- **YOUR OBJECTIVE**: Please copy exactly the lines from the one containing "Describe the element at coordinates (121, 495)" to the end of the entries, both included, and nothing else. Omit every picture.

────────

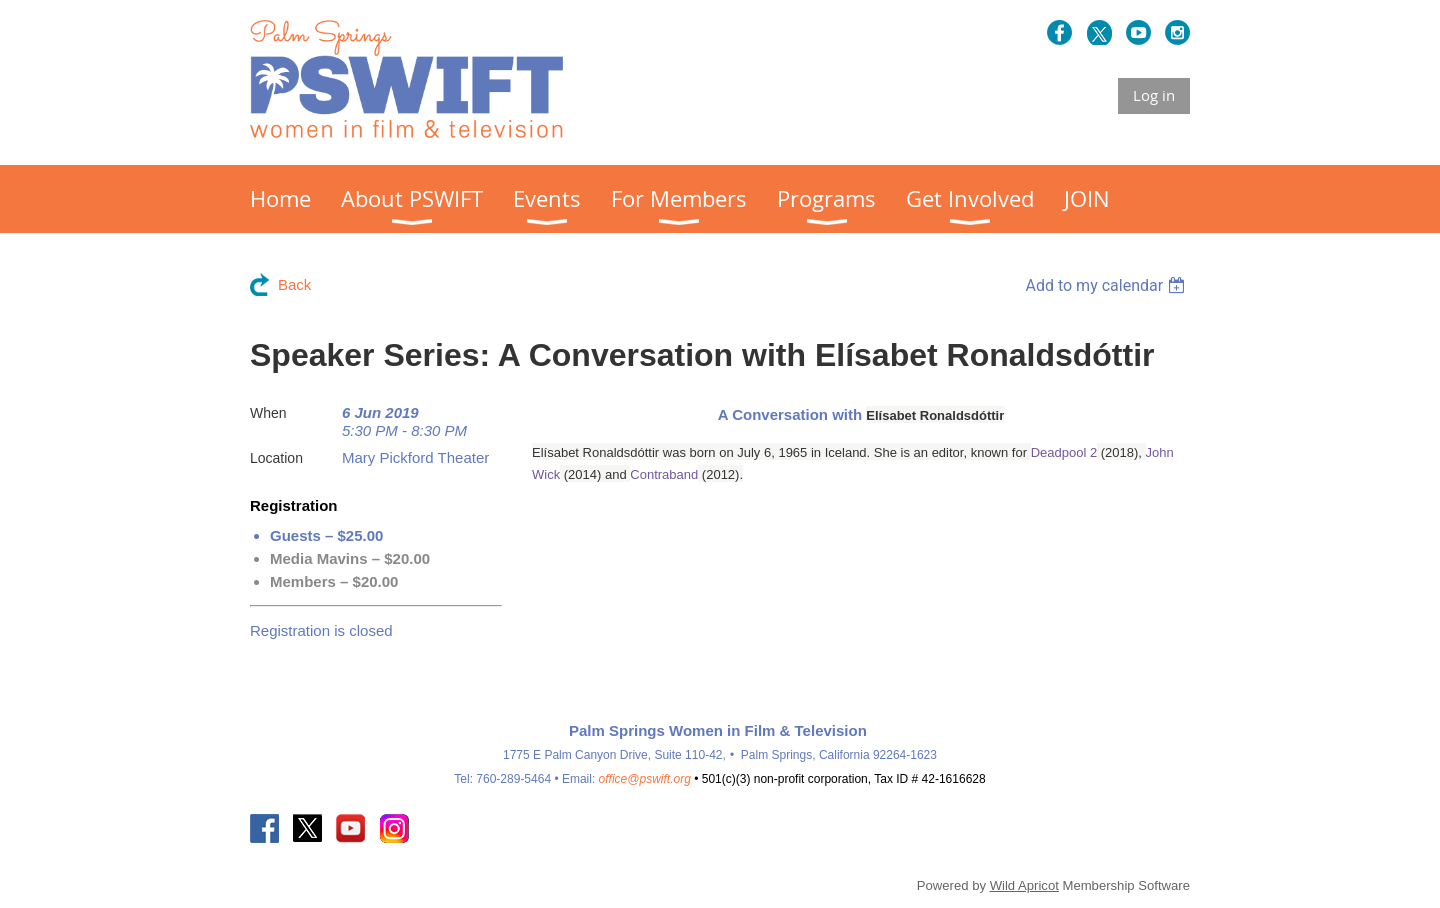 Image resolution: width=1440 pixels, height=908 pixels. Describe the element at coordinates (276, 458) in the screenshot. I see `Location` at that location.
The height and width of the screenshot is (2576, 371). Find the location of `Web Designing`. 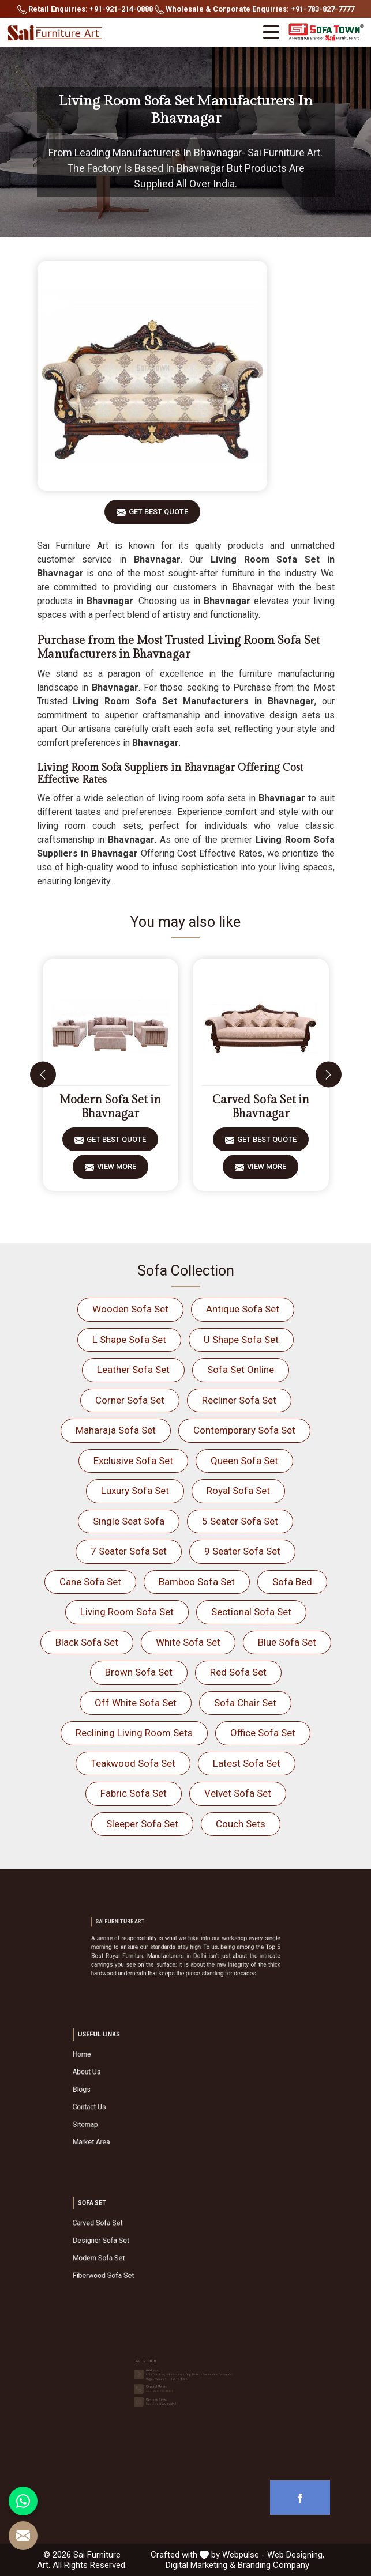

Web Designing is located at coordinates (295, 2554).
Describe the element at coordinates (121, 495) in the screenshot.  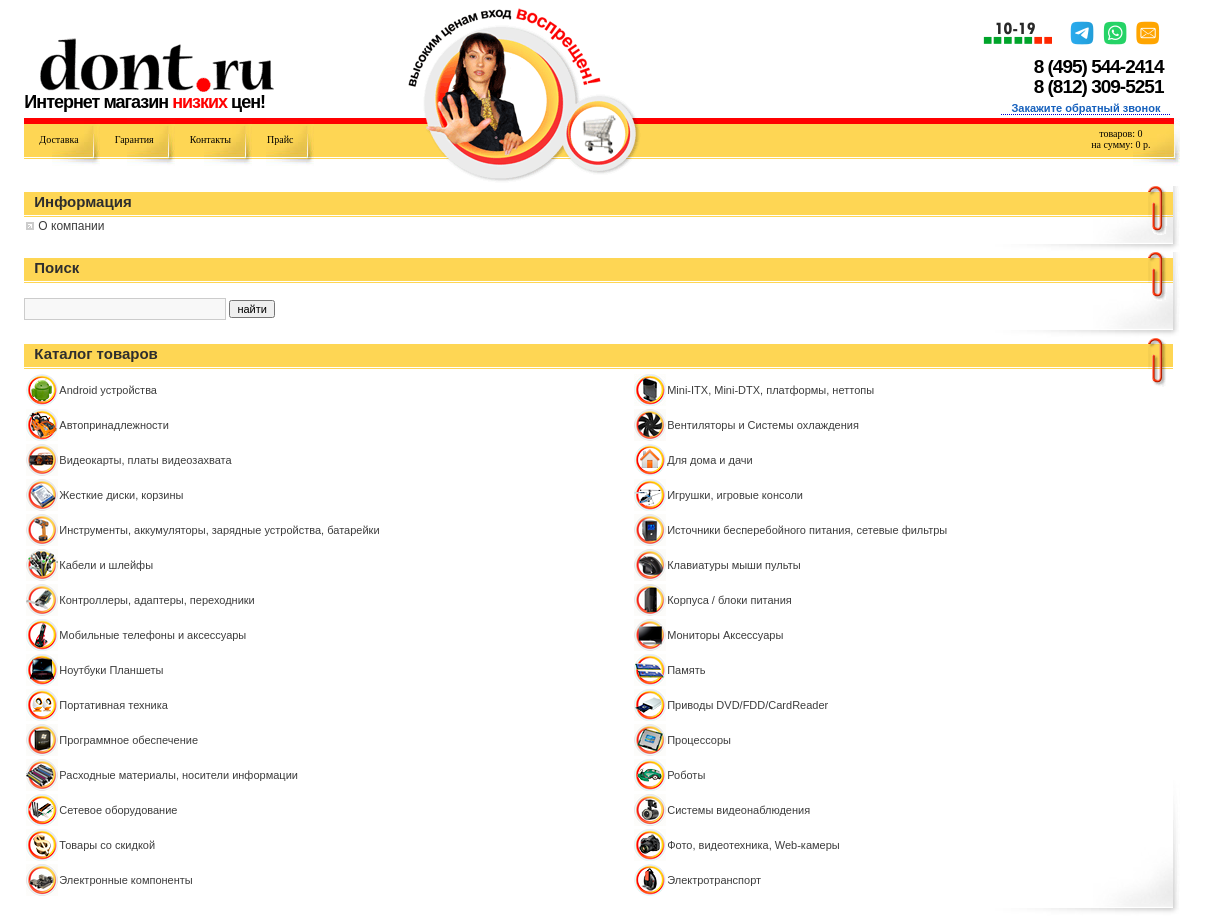
I see `Жесткие диски, корзины` at that location.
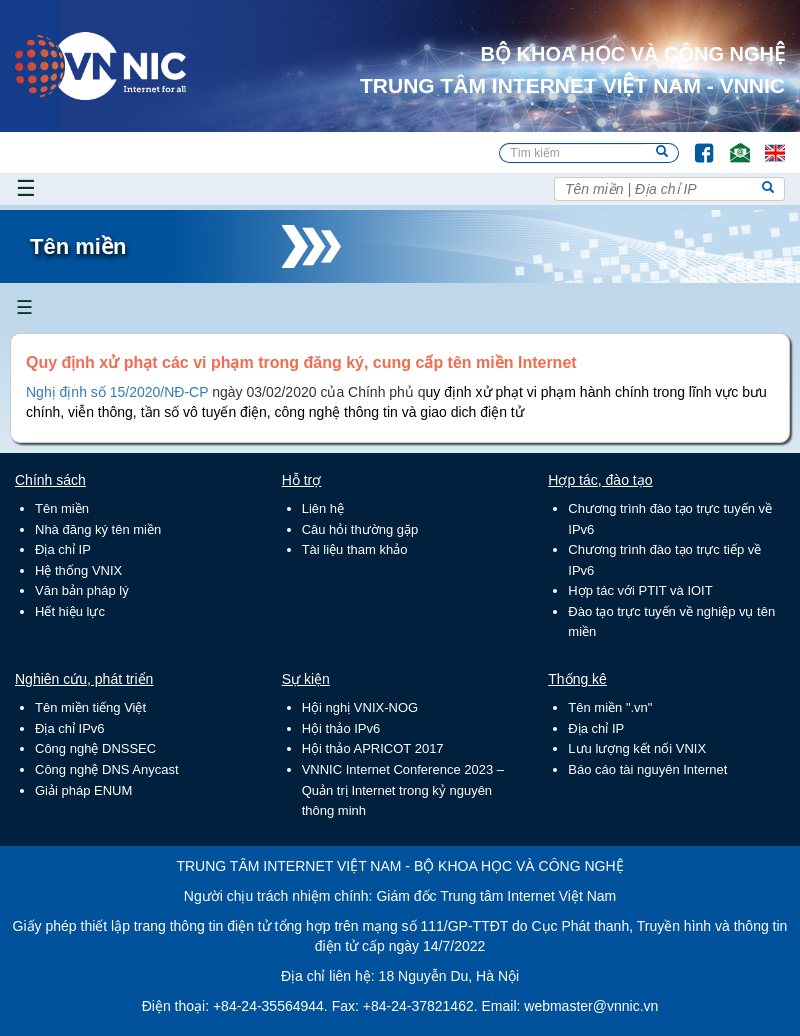 The width and height of the screenshot is (800, 1036). Describe the element at coordinates (98, 529) in the screenshot. I see `Nhà đăng ký tên miền` at that location.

────────

- **RESPONSE TO THE EXERCISE**:
Describe the element at coordinates (121, 495) in the screenshot.  
I see `Жесткие диски, корзины` at that location.
 The width and height of the screenshot is (800, 1036). Describe the element at coordinates (98, 529) in the screenshot. I see `Nhà đăng ký tên miền` at that location.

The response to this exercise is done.